Given the listing below, write out exactly the lines starting with the line that has "Sign In (1225, 48)" and going on through the line that has "Library (512, 48)", both kept.

GIVEN DATA:

Segment Open

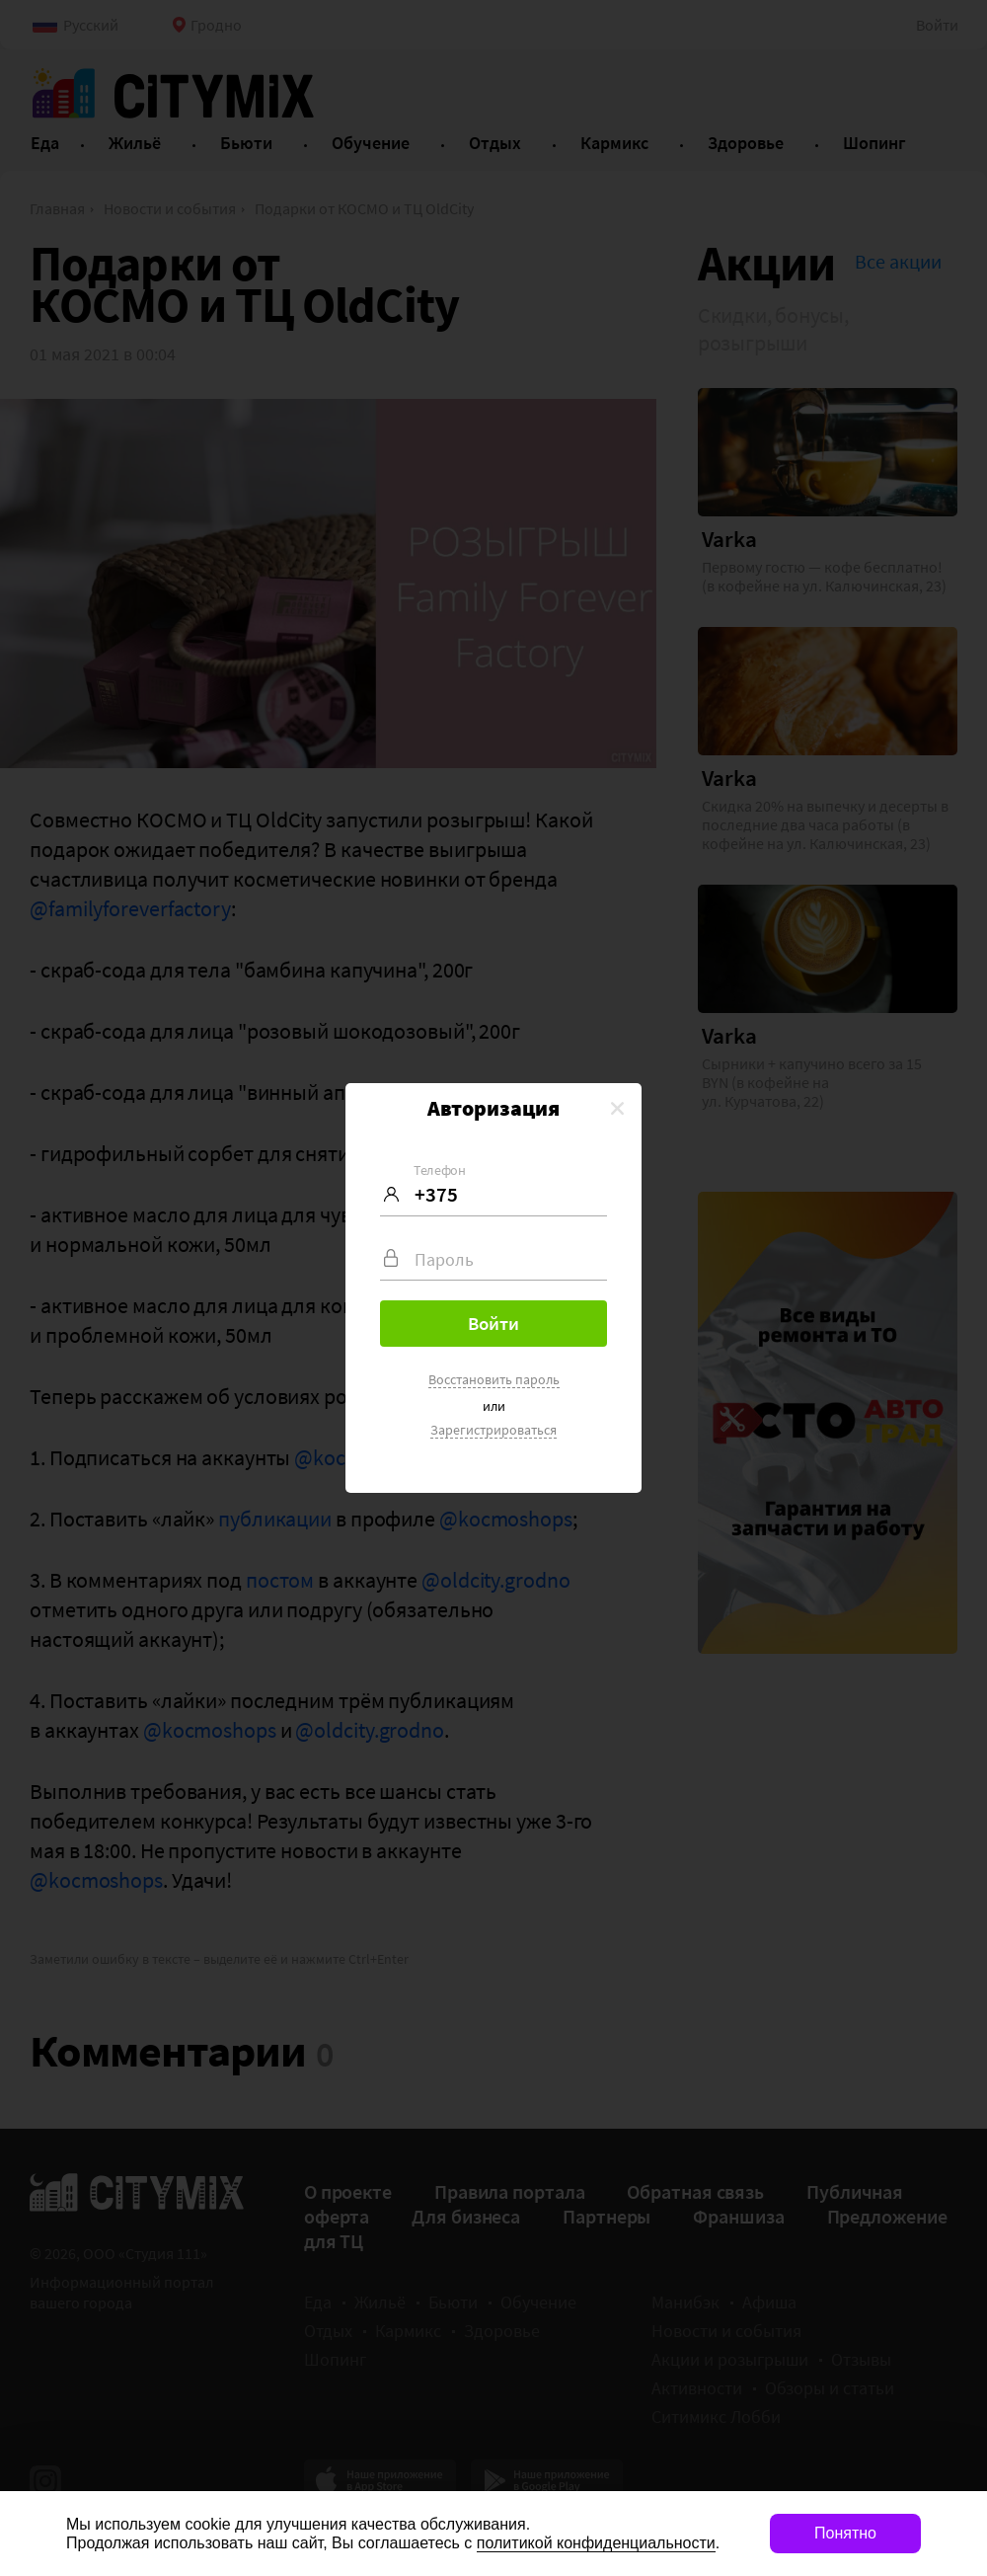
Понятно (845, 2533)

Segment Closed
Segment Open

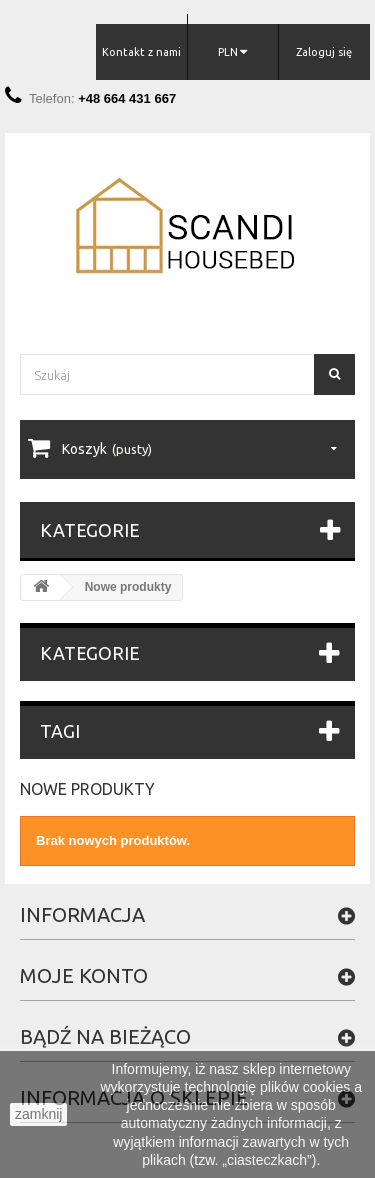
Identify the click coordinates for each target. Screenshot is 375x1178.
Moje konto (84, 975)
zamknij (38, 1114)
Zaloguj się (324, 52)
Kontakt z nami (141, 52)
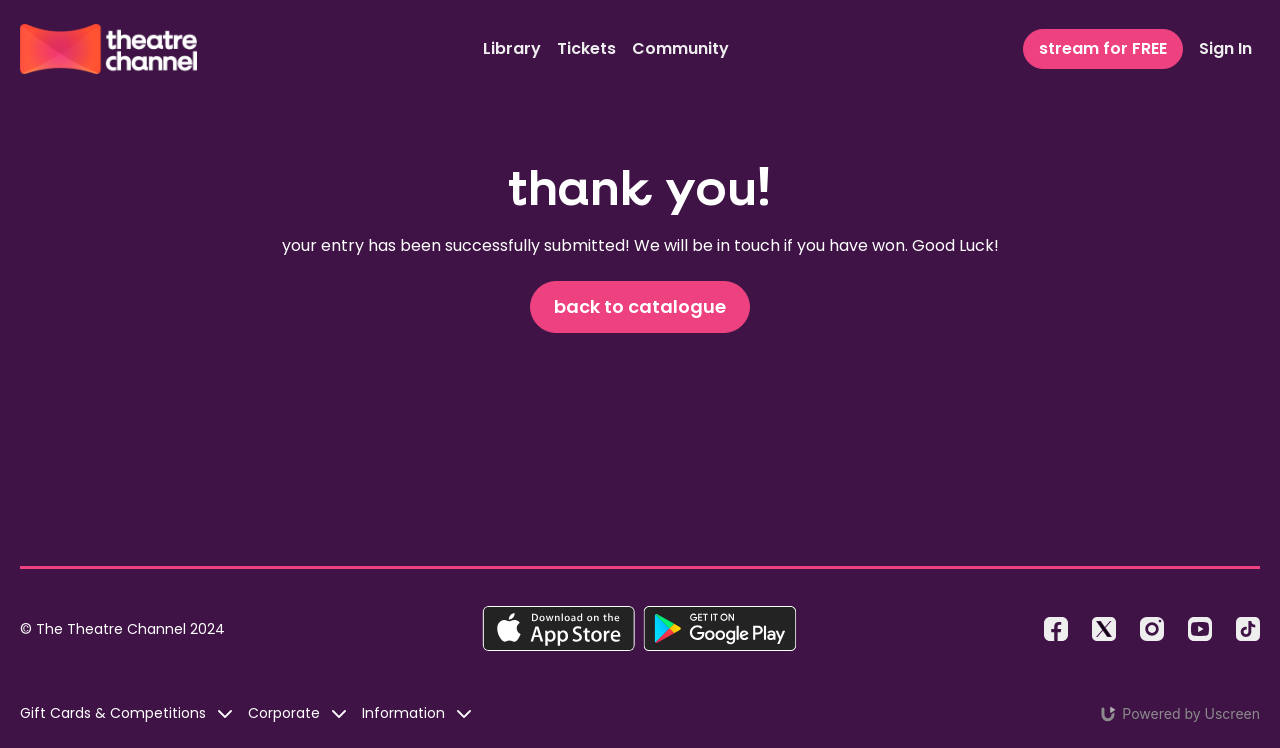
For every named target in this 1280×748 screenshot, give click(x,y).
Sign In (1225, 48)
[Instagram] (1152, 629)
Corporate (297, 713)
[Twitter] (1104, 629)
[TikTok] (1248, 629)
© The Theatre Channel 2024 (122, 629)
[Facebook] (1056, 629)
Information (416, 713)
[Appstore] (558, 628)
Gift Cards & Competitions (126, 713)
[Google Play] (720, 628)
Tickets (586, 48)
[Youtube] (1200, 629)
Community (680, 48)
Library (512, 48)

Segment Closed

EXERCISE RESULT:
Sign In (1225, 48)
[Instagram] (1152, 629)
Corporate (297, 713)
[Twitter] (1104, 629)
[TikTok] (1248, 629)
© The Theatre Channel 2024 (122, 629)
[Facebook] (1056, 629)
Information (416, 713)
[Appstore] (558, 628)
Gift Cards & Competitions (126, 713)
[Google Play] (720, 628)
Tickets (586, 48)
[Youtube] (1200, 629)
Community (680, 48)
Library (512, 48)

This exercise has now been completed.